僕がレジカウンターに立ってタバコの補充をしていると、Y子がふらりと店に入ってきた。そして携帯電話で誰かと話しながら店内をうろうろと歩く。やがてにレジカウンターの近くまで来て話しはじめた。
「だから、そんなこと言ったってしょうがないでしょ。もう泣かないでよ」
まるで小さな子供を諭すかのような話し方だった。
「うん、それじゃあね。頑張るんだよ」
しばらくしてY子はそう言って電話を切り、ふうッと大きくため息をついた。
「大変そうですね」
そのとき店内に他に客はおらず、暇だったこともあって、なんとなく彼女に話しかけてみた。
「そうなんですよ。本当に大変なんです」
「なんの電話だったんですか」
「私、家庭教師のバイトをしてるんですけど、その教え子の中学生の女の子と話してたんです。もうすぐ受験だから頑張らないといけないのに泣き言ばかり言って」
「へえ……」
彼女はその家庭教師のバイトでの苦労について淀みなく喋り続けた。僕はタバコの補充を続けながらその話に相槌を打つ。しばらくして業者がケースに何段重ねにもなった納品の商品を運んできたので、彼女はそこで話すのをやめた。
「仕事の邪魔したら悪いのでもう帰りますね」
「あ、ところで名前を訊いてもいいですか」
「Y子です」
それからY子は頻繁に店を訪れるようになり、気軽に言葉を交わすようになった。といっても、話すのはいつも彼女のほうばかりで、僕はそれにただうんうんと相槌を打つだけだったのだが。ともかく、そんな日々が半年ほど過ぎた頃のことだった。
◆Y子からの手紙
またいつものようにY子が店に来た。

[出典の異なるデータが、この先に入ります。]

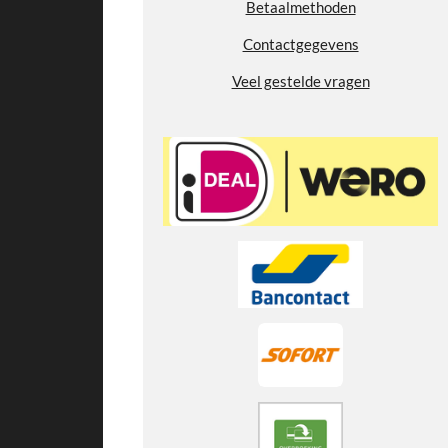
7
Betaalmethoden
7
Contactgegevens
8
s
Veel gestelde vragen
t
e
r
r
e
n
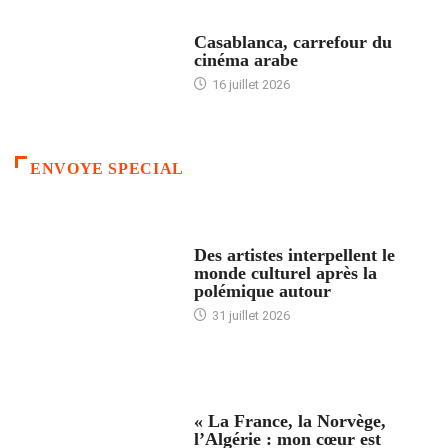
ACCUEIL
Casablanca, carrefour du
cinéma arabe
16 juillet 2026
ENVOYE SPECIAL
ACCUEIL
Des artistes interpellent le
monde culturel après la
polémique autour
31 juillet 2026
ACCUEIL
« La France, la Norvège,
l’Algérie : mon cœur est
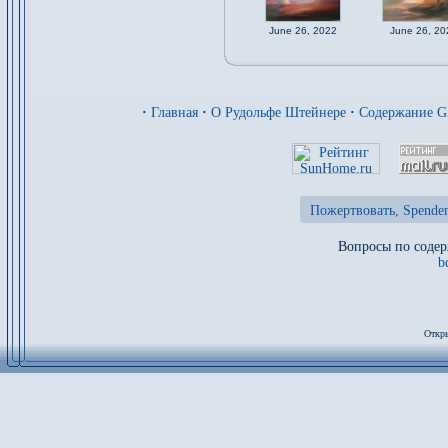
June 26, 2022
June 26, 20
·
Главная
·
О Рудольфе Штейнере
·
Содержание 
Пожертвовать, Spenden
Вопросы по содер
b
Откры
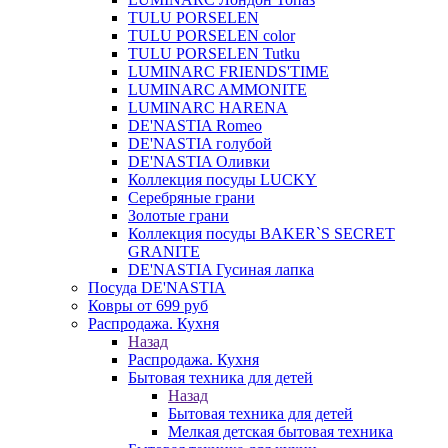
TULU PORSELEN
TULU PORSELEN color
TULU PORSELEN Tutku
LUMINARC FRIENDS'TIME
LUMINARC AMMONITE
LUMINARC HARENA
DE'NASTIA Romeo
DE'NASTIA голубой
DE'NASTIA Оливки
Коллекция посуды LUCKY
Серебряные грани
Золотые грани
Коллекция посуды BAKER`S SECRET
GRANITE
DE'NASTIA Гусиная лапка
Посуда DE'NASTIA
Ковры от 699 руб
Распродажа. Кухня
Назад
Распродажа. Кухня
Бытовая техника для детей
Назад
Бытовая техника для детей
Мелкая детская бытовая техника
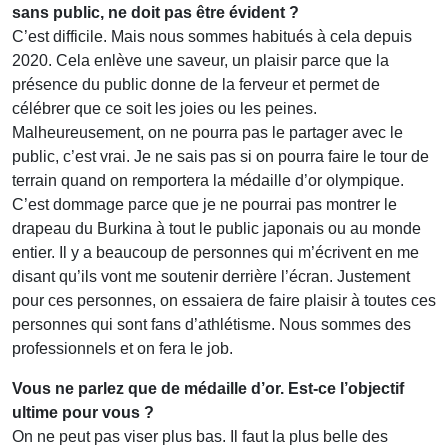
sans public, ne doit pas être évident ?
C’est difficile. Mais nous sommes habitués à cela depuis
2020. Cela enlève une saveur, un plaisir parce que la
présence du public donne de la ferveur et permet de
célébrer que ce soit les joies ou les peines.
Malheureusement, on ne pourra pas le partager avec le
public, c’est vrai. Je ne sais pas si on pourra faire le tour de
terrain quand on remportera la médaille d’or olympique.
C’est dommage parce que je ne pourrai pas montrer le
drapeau du Burkina à tout le public japonais ou au monde
entier. Il y a beaucoup de personnes qui m’écrivent en me
disant qu’ils vont me soutenir derrière l’écran. Justement
pour ces personnes, on essaiera de faire plaisir à toutes ces
personnes qui sont fans d’athlétisme. Nous sommes des
professionnels et on fera le job.
Vous ne parlez que de médaille d’or. Est-ce l’objectif
ultime pour vous ?
On ne peut pas viser plus bas. Il faut la plus belle des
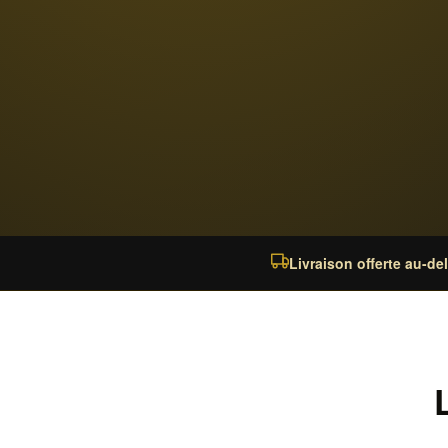
Livraison offerte au-de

が、このときはいつもと様子が違い、少しもじもじとしていた。
「あ、あの……」
「ああ、いらっしゃいませ」
「これ」
彼女はカウンターの上にリボンの付いた小さな袋を置いた。
「これは?」
「食べてください」
それだけ言うと、彼女は足早に店を出ていった。
事務室でその袋を開けてみると、中に入っていたのはチョコでコーティングされたクッキーだった。この日はバレンタインデーだったのである。一個食べてみる。甘くて美味しい。彼女の手作りだろうか。手紙も添えられていた。
<いつも話し相手になってくれてありがとう。もしよければ味の感想を聞かせてください。Y子>
最後に彼女の携帯の番号も記されていた。僕は2個目のクッキーをボリボリと齧りながらその手紙をいつまでもじっと眺めた。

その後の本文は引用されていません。